The outcomes of intravascular ultrasound-guided drug-eluting stent implantation among patients with complex coronary lesions: a comprehensive meta-analysis of 15 clinical trials and 8,084 patients

Fan ZG, Gao XF, Tian NL et al. Keywords: intravascular ultrasound, drug-eluting stent, complex lesions, meta-analysis

ABSTRACT


OBJECTIVE - The effects of intravascular ultrasound (IVUS)-guided drug-eluting stent (DES) implantation in patients with complex coronary artery lesions remains to be controversial. This study sought to evaluate the outcomes of IVUS guidance in these patients.


METHODS- The EMBASE, Medline, and other internet sources were searched for relevant articles. The primary endpoint was major adverse cardiac events (MACE), including all-cause mortality, myocardial infarction (MI), and target-vessel revascularization (TVR). The incidence of definite/probable stent thrombosis (ST) was analyzed as the safety endpoint.

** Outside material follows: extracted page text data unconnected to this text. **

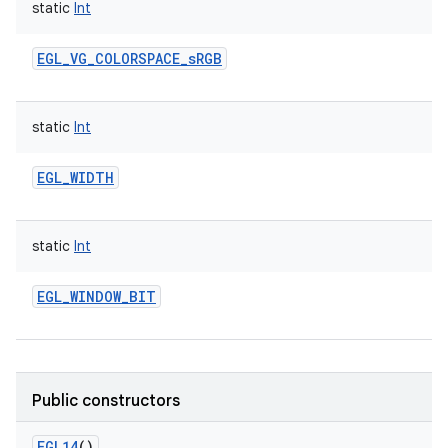
static
Int
EGL_VG_COLORSPACE_sRGB
static
Int
EGL_WIDTH
static
Int
EGL_WINDOW_BIT
Public constructors
EGL14
()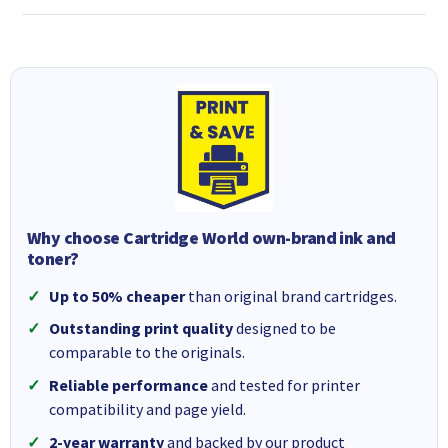
Why choose Cartridge World own-brand ink and
toner?
Up to 50% cheaper
than original brand cartridges.
Outstanding print quality
designed to be
comparable to the originals.
Reliable performance
and tested for printer
compatibility and page yield.
2-year warranty
and backed by our product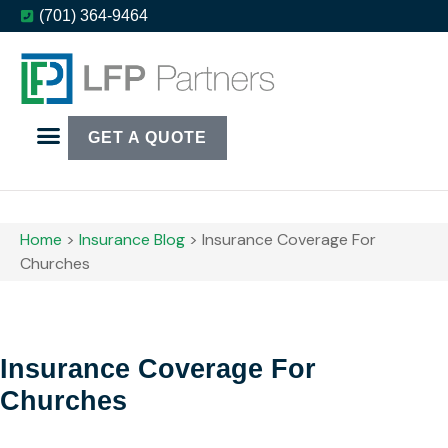
(701) 364-9464
GET A QUOTE
Home
>
Insurance Blog
>
Insurance Coverage For
Churches
Insurance Coverage For
Churches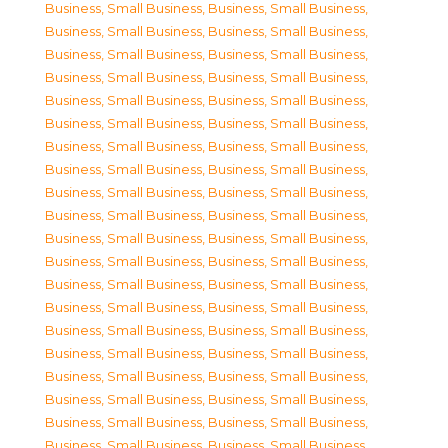
Business, Small Business
,
Business, Small Business
,
Business, Small Business
,
Business, Small Business
,
Business, Small Business
,
Business, Small Business
,
Business, Small Business
,
Business, Small Business
,
Business, Small Business
,
Business, Small Business
,
Business, Small Business
,
Business, Small Business
,
Business, Small Business
,
Business, Small Business
,
Business, Small Business
,
Business, Small Business
,
Business, Small Business
,
Business, Small Business
,
Business, Small Business
,
Business, Small Business
,
Business, Small Business
,
Business, Small Business
,
Business, Small Business
,
Business, Small Business
,
Business, Small Business
,
Business, Small Business
,
Business, Small Business
,
Business, Small Business
,
Business, Small Business
,
Business, Small Business
,
Business, Small Business
,
Business, Small Business
,
Business, Small Business
,
Business, Small Business
,
Business, Small Business
,
Business, Small Business
,
Business, Small Business
,
Business, Small Business
,
Business, Small Business
,
Business, Small Business
,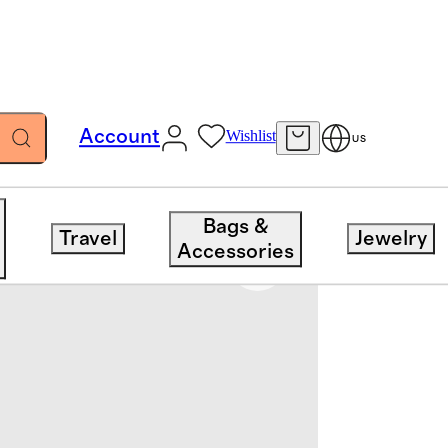
Account
Wishlist
US
Bags &
Travel
Jewelry
Accessories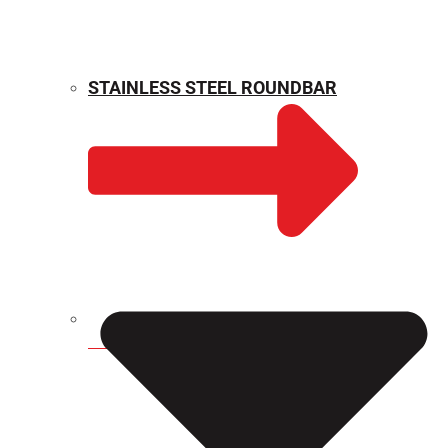
STAINLESS STEEL ROUNDBAR
WEIGHT CALCULATOR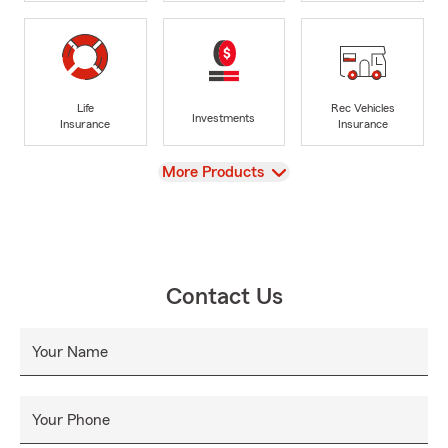
Life
Rec Vehicles
Investments
Insurance
Insurance
View
More Products
Contact Us
Your Name
Your Phone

RESULTS- Fifteen clinical trials involving 8.084 patients were analyzed. MACE risk was significantly decreased following IVUS-guided DES implantation compared with coronary angiography (CAG) guidance (odds ratio [OR] 0.63, 95% confidence intervals [CI]: 0.53-0.73, p<0.001), which might mainly result from the lower all-cause mortality risk (OR 0.52, 95% CI: 0.40-0.67, p<0.001), MI (OR 0.70, 95% CI: 0.56-0.86, p=0.001), and TVR (OR 0.53, 95% CI: 0.40-0.70, p<0.001). The subgroup analyses indicated better outcomes of IVUS guidance in DES implantation for these patients with left main disease or bifurcation lesions.


CONCLUSION- IVUS guidance in DES implantation is associated with a significant reduction in MACE risk in patients with complex lesions, particularly those with left main disease or bifurcation lesions. More large and powerful randomized trials are still warranted to guide stenting decision making.